The ISO committee on consumer policy (ISO/COPOLCO) is pushing these issues into the standardization agenda. Just because consumers don’t always understand the consequences of low security doesn’t mean they should not be protected. “Consumer awareness, attitudes and values to security and privacy needs are an important piece of the puzzle that we need to address,” says Bill Dee, an ISO/COPOLCO representative. “At COPOLCO we have finalized a report on strategic privacy standards gaps and are now prioritizing the ‘privacy by designʼ of products and services purchased or used by consumers.”
Privacy by design
For Eisenegger, the heart of the problem lies in the fact that, from the start, much of the day-to-day equipment used by consumers in their daily lives is being brought to market with little or no regard for consumer issues like privacy and data protection. “Although there are many international standards that organizations can use to look after our personal information once collected, for IoT to be safer we need to build secure technology with good real-time privacy controls to begin with. Changing our approach will not only make safety the default, it can also make security features easier to use and update.”

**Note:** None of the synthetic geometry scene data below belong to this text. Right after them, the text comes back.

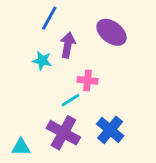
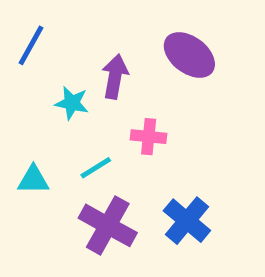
blue line: (49, 18) -> (31, 45), moved
cyan line: (70, 100) -> (96, 168), moved
cyan triangle: (21, 147) -> (33, 180), moved

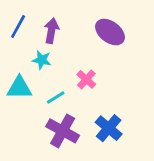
purple arrow: (115, 77) -> (51, 31), moved
pink cross: (149, 137) -> (86, 79), turned 36
cyan triangle: (33, 180) -> (19, 88), moved, size x1.4

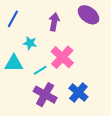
purple arrow: (51, 31) -> (54, 22), moved
purple ellipse: (110, 32) -> (88, 15), moved
pink cross: (86, 79) -> (62, 57), size x1.6

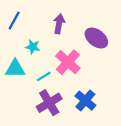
purple ellipse: (88, 15) -> (96, 38), moved
purple cross: (45, 95) -> (49, 103), turned 30

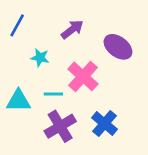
purple arrow: (59, 24) -> (72, 29), turned 42
cyan triangle: (15, 69) -> (18, 101), moved
cyan line: (44, 76) -> (53, 94), turned 32

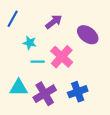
cyan line: (53, 94) -> (38, 62), moved
cyan triangle: (18, 101) -> (19, 88), moved
blue cross: (105, 124) -> (78, 92), turned 30

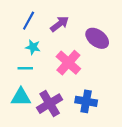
blue line: (13, 19) -> (29, 21), moved
cyan line: (38, 62) -> (25, 68), moved
blue cross: (78, 92) -> (86, 101), turned 30

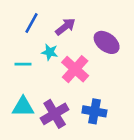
cyan star: (33, 47) -> (50, 52), moved
cyan line: (25, 68) -> (23, 64), moved

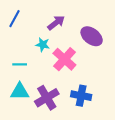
blue line: (31, 23) -> (14, 19), moved
cyan line: (23, 64) -> (20, 64), moved

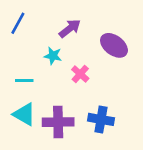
pink cross: (64, 59) -> (80, 74), size x0.6
cyan triangle: (20, 91) -> (24, 114), turned 30
purple cross: (47, 98) -> (58, 122), turned 30

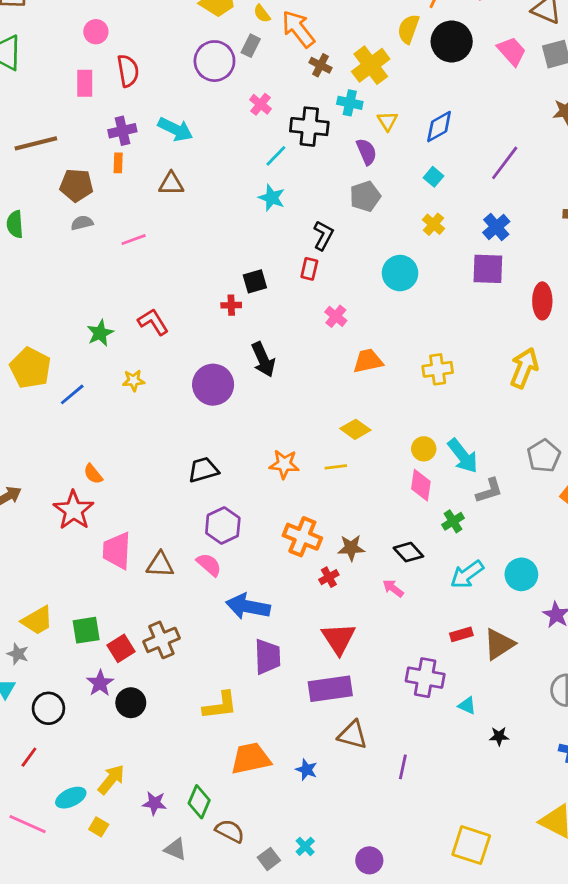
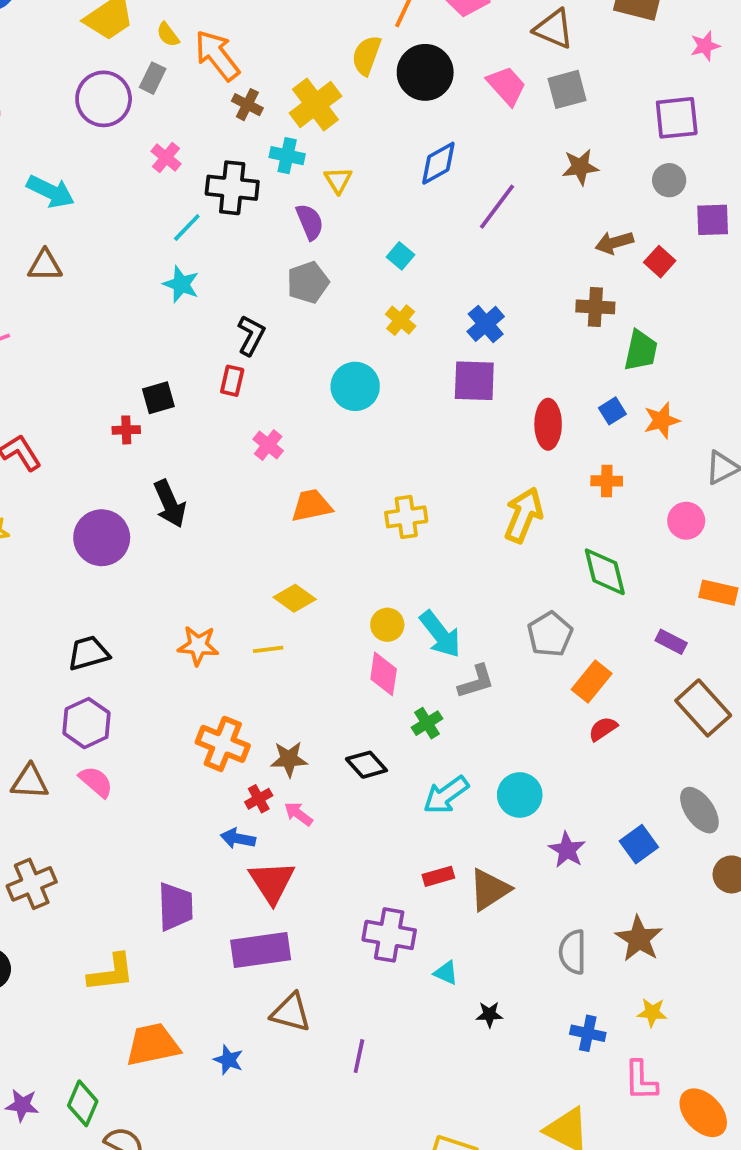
blue diamond: (439, 127) -> (438, 163), moved
purple line: (505, 163) -> (497, 207), moved
purple hexagon: (223, 526) -> (87, 723), moved
pink arrow: (393, 588) -> (298, 814), moved
blue arrow: (248, 606) -> (238, 838), moved, size x0.6

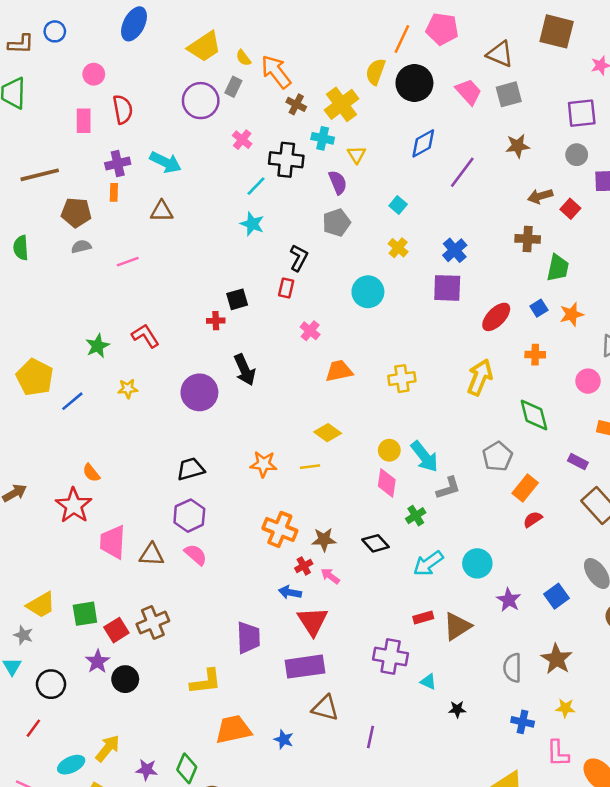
red ellipse: (548, 424) -> (496, 317), turned 44

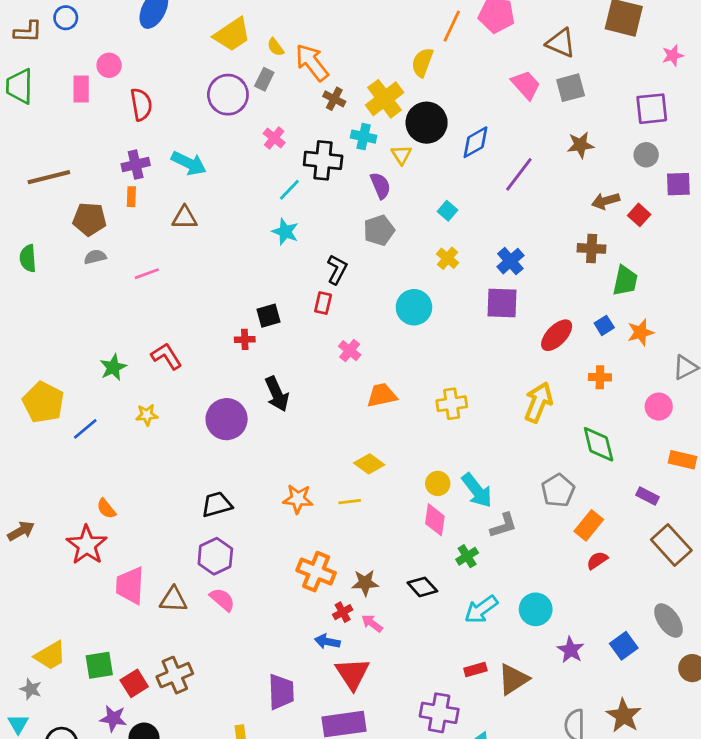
black circle: (414, 83) -> (427, 123), moved
pink rectangle: (84, 121) -> (81, 89), moved
purple star: (98, 661) -> (113, 718), turned -30

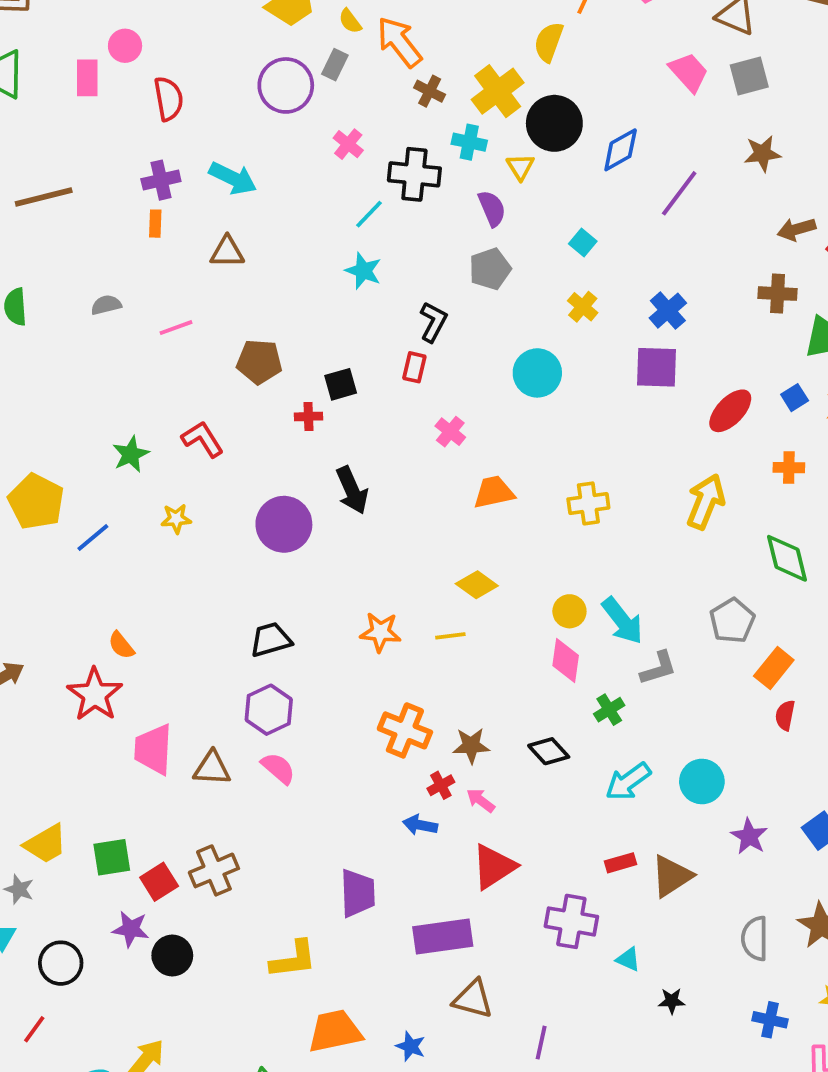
brown pentagon: (89, 219) -> (259, 362), moved
red semicircle: (597, 560) -> (785, 715), turned -45
red triangle: (352, 674) -> (494, 867), moved, turned 30

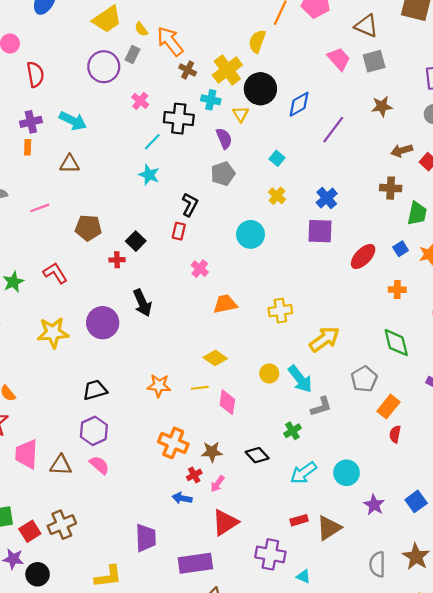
black square: (341, 384) -> (136, 241), turned -30
yellow arrow: (706, 502) -> (324, 339), moved, turned 32
yellow star: (176, 519) -> (53, 333), moved, size x1.8
pink diamond: (566, 660) -> (227, 402), moved
pink arrow: (481, 800) -> (217, 484), turned -91

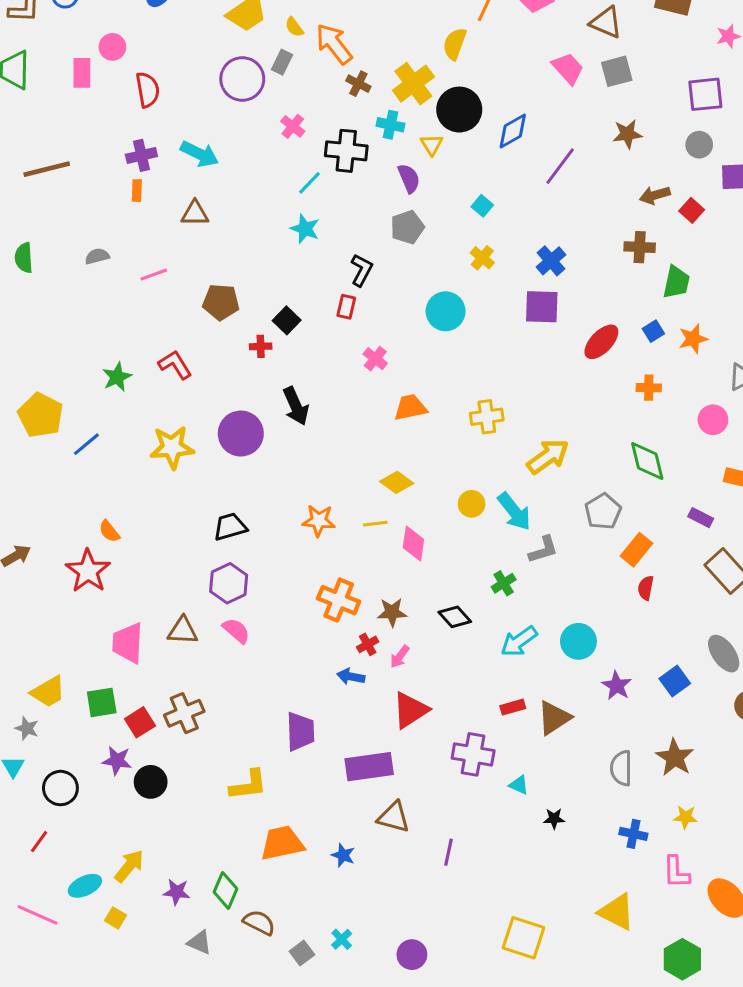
pink trapezoid: (26, 454) -> (128, 643), moved

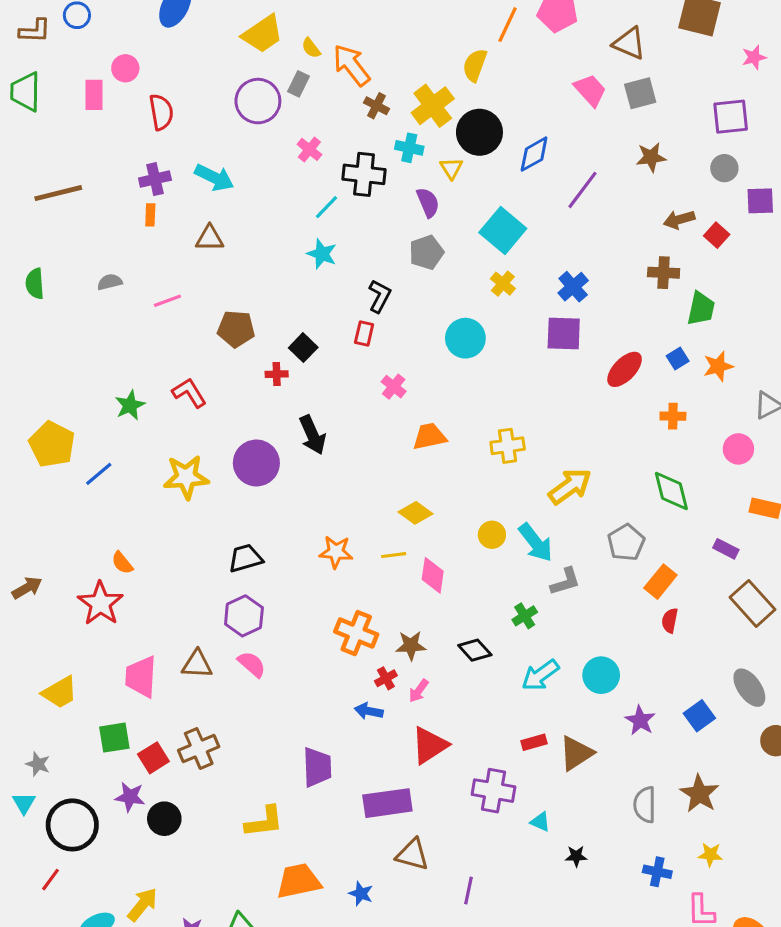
cyan square: (482, 206) -> (503, 231), size x2.0
yellow trapezoid: (48, 692) -> (60, 692), moved
black circle: (60, 788) -> (72, 825), size x1.4

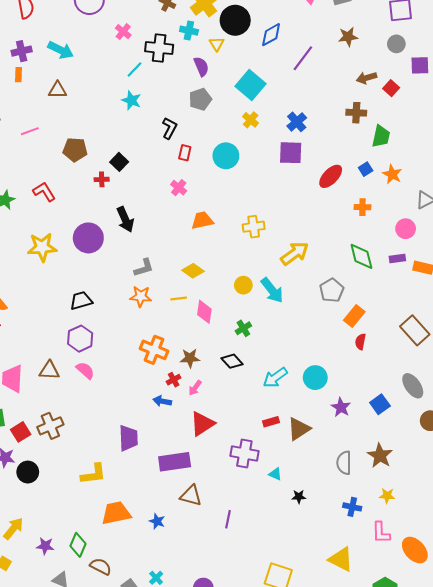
red rectangle: (364, 333) -> (185, 153), moved
orange star: (718, 366) -> (392, 174), turned -30
purple rectangle: (726, 549) -> (397, 258), moved, turned -35
gray L-shape: (565, 582) -> (144, 268), moved
green cross: (525, 616) -> (243, 328), moved

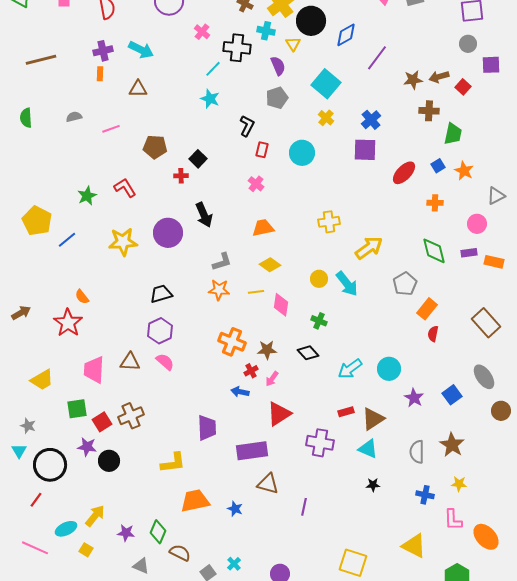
brown star: (348, 37) -> (413, 80), moved
orange trapezoid: (202, 220) -> (263, 228), moved
green cross: (243, 328) -> (319, 321), turned -35
cyan triangle: (275, 474) -> (368, 449), moved, size x1.5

76 % of US teens are concerned about privacy and being harmed by their online activity.
Part of the reason why companies fail to protect devices is that the designers developing IoT technologies are rarely security and privacy experts. “Engineers should work with design processes that put a strong focus on these features so that fewer vulnerabilities arise whereas, currently, too many are fixed as an ‘afterthought’,” says Eisenegger. Hoping to change this, ISO/COPOLCO is proposing to develop a standard on digital design for privacy in goods and services.
“If we could develop a privacy design process inspired by the ISO 9001 continual improvement cycle, as ISO 10377 has already done for product safety, we would be taking a great step forward,” adds Eisenegger. “Such a standard could focus on making it easier to trace and protect our data, ensure confidentiality of Big Data analytics and assess product privacy.”
“Instead of wondering whether consumers should accept the default security and privacy options currently offered by technologies, products and services, we should be asking what developers can do to build confidence and trust in consumers,” says Eisenegger. “It’s the new frontier for international security and privacy standards. One that ‘vaccinates’ products and services, that adequately protects our information and provides real-time consent control over how it can be used. One that minimizes the amount of data collected by devices. One that keeps us informed about any third-party processing, and reinforces traceability and accountability.”
If this is successful, then a similar approach could address cross-cutting digital issues like accessibility and vulnerability as well as privacy, while taking into account affordability, fairness and non-discrimination.
So although there is a wide set of cyber security standards currently available, there is still work for ISO in the Internet of Things. “The ISO/IEC 27001 family of standards are really good at helping organizations keep our information secure once it has been collected. But we need to develop solutions specifically targeting the risks raised by IoT,” says Eisenegger. Standards are a powerful way of bringing these issues to the international agenda.
We can’t wait any longer to take action. Our homes, activities and personal information are now irreversibly intertwined and connected with those of billions of other people through everyday devices. The Internet of Things is taking privacy and security implications to a whole new level by effectively making who we are and what we do accessible online. To keep our lives safe from prying eyes, we need to close the door and put a lock on it.